What CTE Means for an ACSR Conductor
The coefficient of thermal expansion (CTE) tells you how much a material lengthens for each degree of temperature rise. For an overhead conductor, CTE drives the temperature-dependent mechanical calculations: how much the conductor sags on a hot summer afternoon, how much tension builds up in a winter cold snap, and how installation length is set. CTE does not appear directly in the heat-balance equations that govern thermal rating — those use the conductor’s resistance, weather inputs, and surface heat dissipation properties — but it enters indirectly through the sag-clearance check that any thermal-rating workflow must close on at the end.
For ACSR, the story is more involved than for a single-material conductor because ACSR is a bimetallic composite. The aluminum strands and the galvanized steel core have very different CTE values, and the conductor’s effective thermal behavior depends on which of them is carrying the mechanical load at any given moment.

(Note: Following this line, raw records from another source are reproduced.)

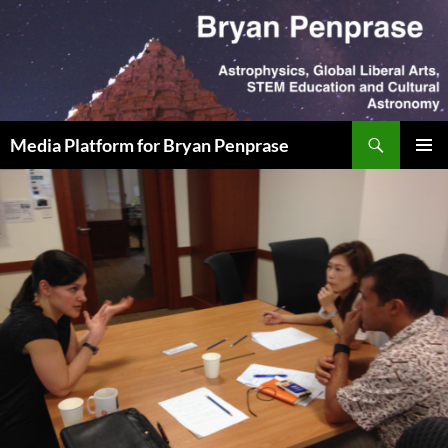
Skip
to
content
Search
Media Platform for Bryan Penprase
PRIMAR
MENU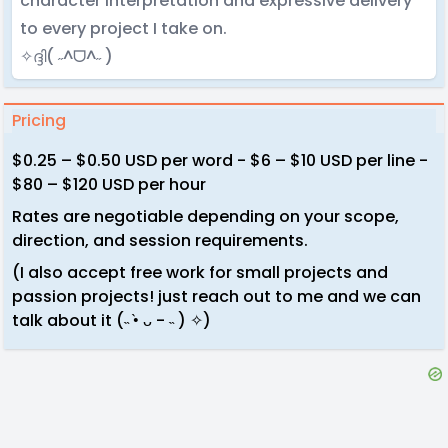
character interpretation and expressive delivery
to every project I take on.
✧ദ്ദി( ˶^ᗜ^˶ )
Pricing
$0.25 – $0.50 USD per word - $6 – $10 USD per line -
$80 – $120 USD per hour
Rates are negotiable depending on your scope,
direction, and session requirements.
(I also accept free work for small projects and
passion projects! just reach out to me and we can
talk about it (˵ •̀ ᴗ - ˵ ) ✧)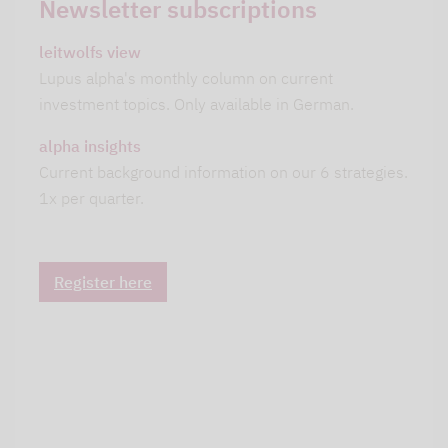
Newsletter subscriptions
leitwolfs view
Lupus alpha's monthly column on current
investment topics. Only available in German.
alpha insights
Current background information on our 6 strategies.
1x per quarter.
Register here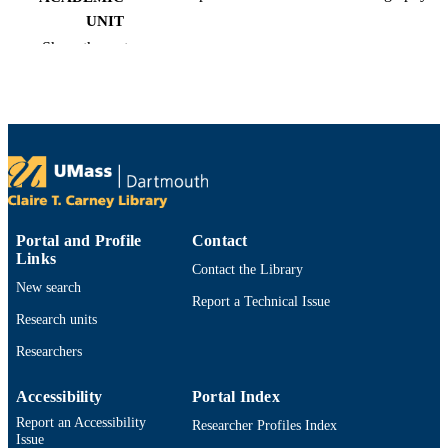
UNIT
Show the rest
Magazine article
RESOURCE
TYPE
9914522800001301
RECORD
IDENTIFIER
Portal and Profile
Contact
Links
Contact the Library
New search
Report a Technical Issue
Research units
Researchers
Accessibility
Portal Index
Report an Accessibility
Researcher Profiles Index
Issue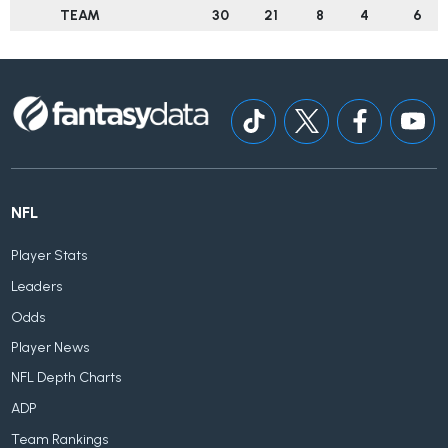
TEAM
30
21
8
4
6
NFL
Player Stats
Leaders
Odds
Player News
NFL Depth Charts
ADP
Team Rankings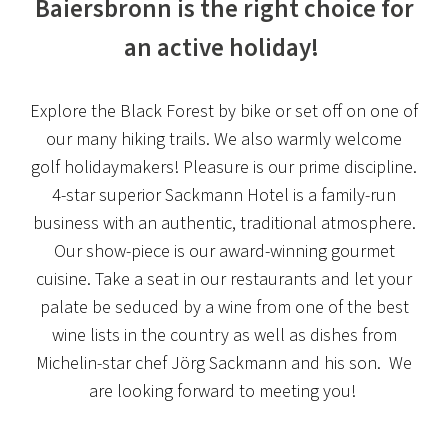
Baiersbronn is the right choice for
an active holiday!
Explore the Black Forest by bike or set off on one of
our many hiking trails. We also warmly welcome
golf holidaymakers! Pleasure is our prime discipline.
4-star superior Sackmann Hotel is a family-run
business with an authentic, traditional atmosphere.
Our show-piece is our award-winning gourmet
cuisine. Take a seat in our restaurants and let your
palate be seduced by a wine from one of the best
wine lists in the country as well as dishes from
Michelin-star chef Jörg Sackmann and his son. We
are looking forward to meeting you!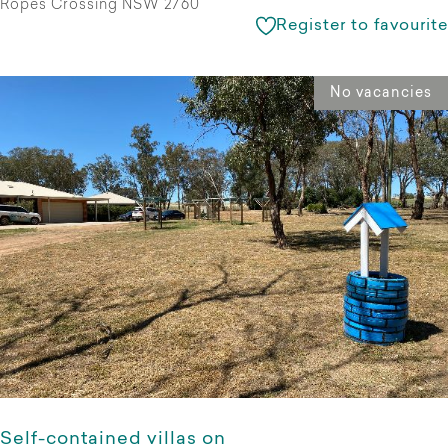
Ropes Crossing NSW 2760
Register to favourite
No vacancies
Self-contained villas on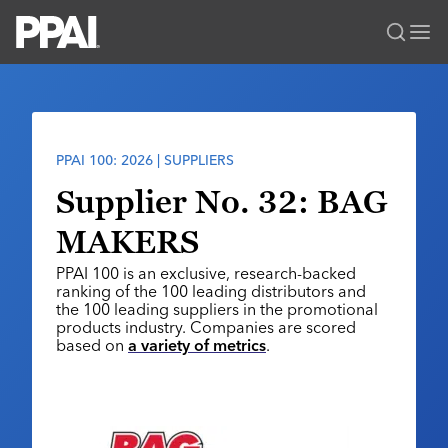
PPAI – Promotional Products Association International
Solutions Center
LOGIN
BECOME A MEMBER
Categories
PPAI Media
PPAI 100: 2026 | SUPPLIERS
All Solutions
News & Ideas
Membership
Supplier No. 32: BAG
Premium Research
Join
Education
MAKERS
PPAI 100
My PPAI
Professional Certifications
PPAI Expo
PPAI 100 is an exclusive, research-backed
Industry Awards
Membership Account Managers
Online Education
ranking of the 100 leading distributors and
The PPAI Expo 2027
Initiatives
the 100 leading suppliers in the promotional
MerchMatters
Volunteer Committees
Sustainability
products industry. Companies are scored
Exhibitor Hub
Digital Transformation
About
based on
a variety of metrics
.
Podcast
Regional Associations
Events
Public Affairs
About PPAI
Portal Resources
Editorial Team
Be Notified
Sustainability
Advertising & Sponsorships
Media Kit
Industry Jobs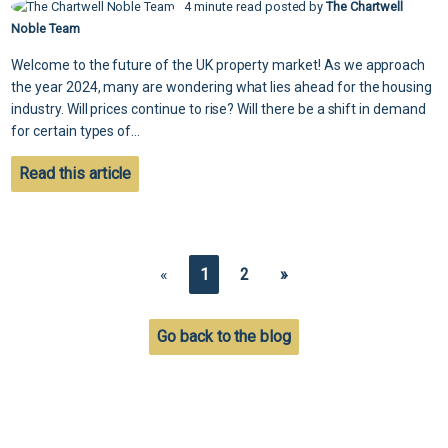
4 minute read posted by
The Chartwell
Noble Team
Welcome to the future of the UK property market! As we approach
the year 2024, many are wondering what lies ahead for the housing
industry. Will prices continue to rise? Will there be a shift in demand
for certain types of...
Read this article
«
1
2
»
Go back to the blog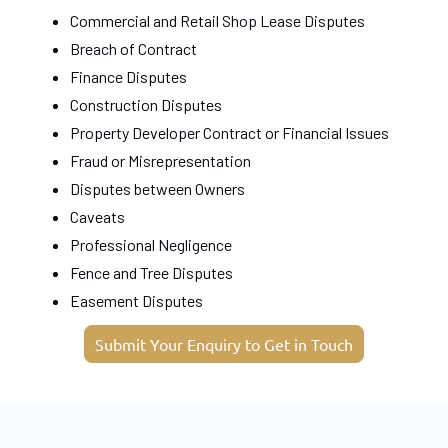
Commercial and Retail Shop Lease Disputes
Breach of Contract
Finance Disputes
Construction Disputes
Property Developer Contract or Financial Issues
Fraud or Misrepresentation
Disputes between Owners
Caveats
Professional Negligence
Fence and Tree Disputes
Easement Disputes
Submit Your Enquiry to Get in Touch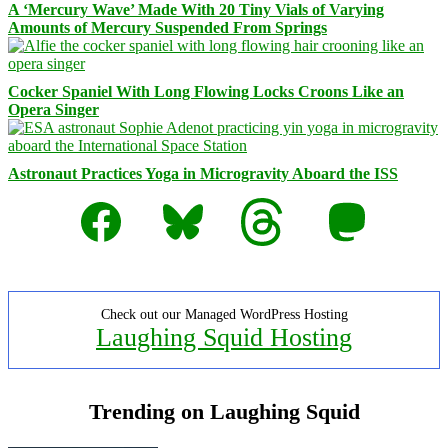
A ‘Mercury Wave’ Made With 20 Tiny Vials of Varying
Amounts of Mercury Suspended From Springs
Cocker Spaniel With Long Flowing Locks Croons Like an
Opera Singer
Astronaut Practices Yoga in Microgravity Aboard the ISS
Facebook
Bluesky
Threads
Mastodon
Check out our Managed WordPress Hosting
Laughing Squid Hosting
Trending on Laughing Squid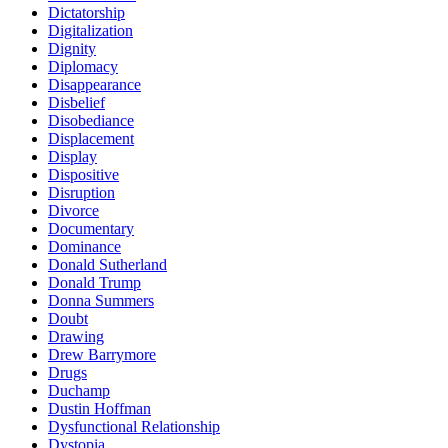
Dictatorship
Digitalization
Dignity
Diplomacy
Disappearance
Disbelief
Disobediance
Displacement
Display
Dispositive
Disruption
Divorce
Documentary
Dominance
Donald Sutherland
Donald Trump
Donna Summers
Doubt
Drawing
Drew Barrymore
Drugs
Duchamp
Dustin Hoffman
Dysfunctional Relationship
Dystopia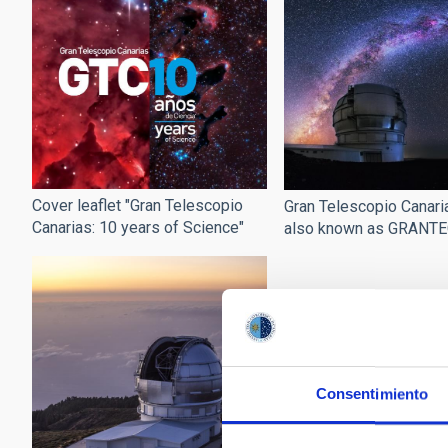
Cover leaflet "Gran Telescopio
Gran Telescopio Canari
Canarias: 10 years of Science"
also known as GRANT
Consentimiento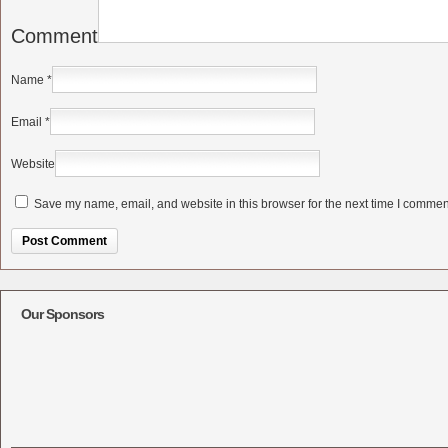
Comment
Name
*
Email
*
Website
Save my name, email, and website in this browser for the next time I commen
Alternative:
Our Sponsors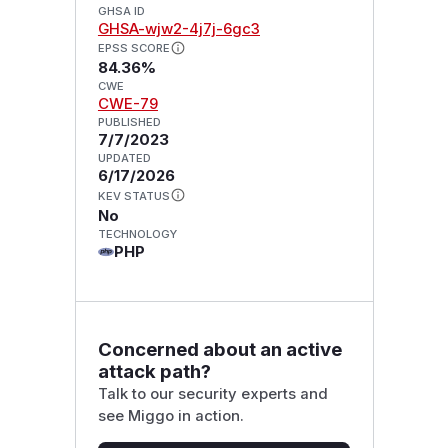
GHSA ID
GHSA-wjw2-4j7j-6gc3
EPSS SCORE
84.36%
CWE
CWE-79
PUBLISHED
7/7/2023
UPDATED
6/17/2026
KEV STATUS
No
TECHNOLOGY
PHP
Concerned about an active
attack path?
Talk to our security experts and
see Miggo in action.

The coefficient of thermal expansion of an ACSR conductor is a stiffness-weighted average of the CTE values of its aluminum strands (approximately 23.0×10−6/°C) and its galvanized steel core (approximately 11.5×10−6/°C). For most standard stranding configurations the effective composite CTE falls between 18 and 21×10−6/°C below the conductor’s knee point temperature. Above the knee point, where the soft aluminum sheds most of its tension to the steel core, the effective CTE drops toward the core material’s CTE — approximately 11.5×10−6/°C for a standard galvanized steel core.
The sections that follow walk through the component CTE values, the composite calculation, the behavior change at the knee point, and the three engineering applications where CTE matters in practice. A complete reference table for common ASTM and IEC stranding configurations is provided in Section 6.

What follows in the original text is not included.